--- WORK TASK ---
Return every line from the listing where the word "Greece" occurs.
### RECORDS PROVIDED ###
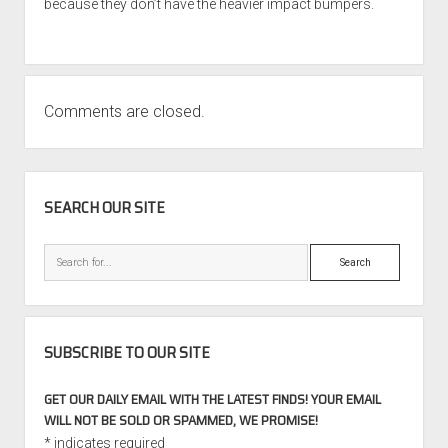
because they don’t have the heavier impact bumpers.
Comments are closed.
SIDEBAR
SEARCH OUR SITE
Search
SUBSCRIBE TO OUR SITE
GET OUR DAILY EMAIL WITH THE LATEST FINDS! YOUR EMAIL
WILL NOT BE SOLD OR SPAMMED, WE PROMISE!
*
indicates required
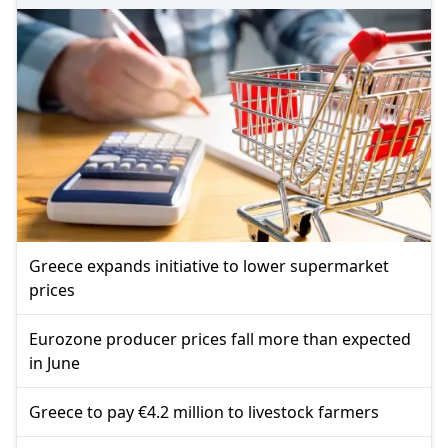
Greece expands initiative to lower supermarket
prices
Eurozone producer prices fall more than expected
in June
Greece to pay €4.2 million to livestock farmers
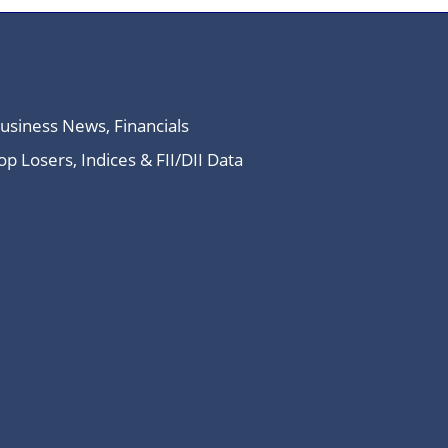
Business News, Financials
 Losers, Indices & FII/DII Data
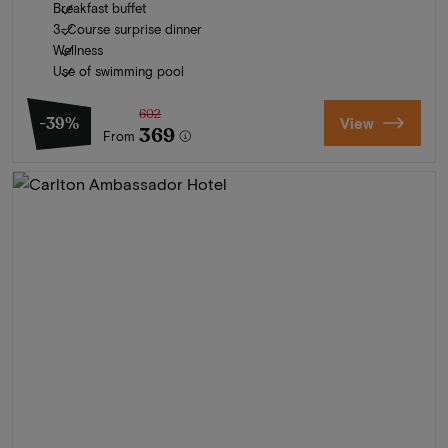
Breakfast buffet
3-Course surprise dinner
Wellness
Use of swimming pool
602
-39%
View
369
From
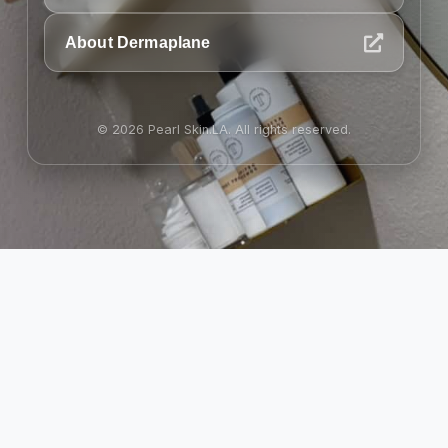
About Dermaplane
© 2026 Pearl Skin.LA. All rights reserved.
###
--- RESPONSE AREA ---
Greece expands initiative to lower supermarket
Greece to pay €4.2 million to livestock farmers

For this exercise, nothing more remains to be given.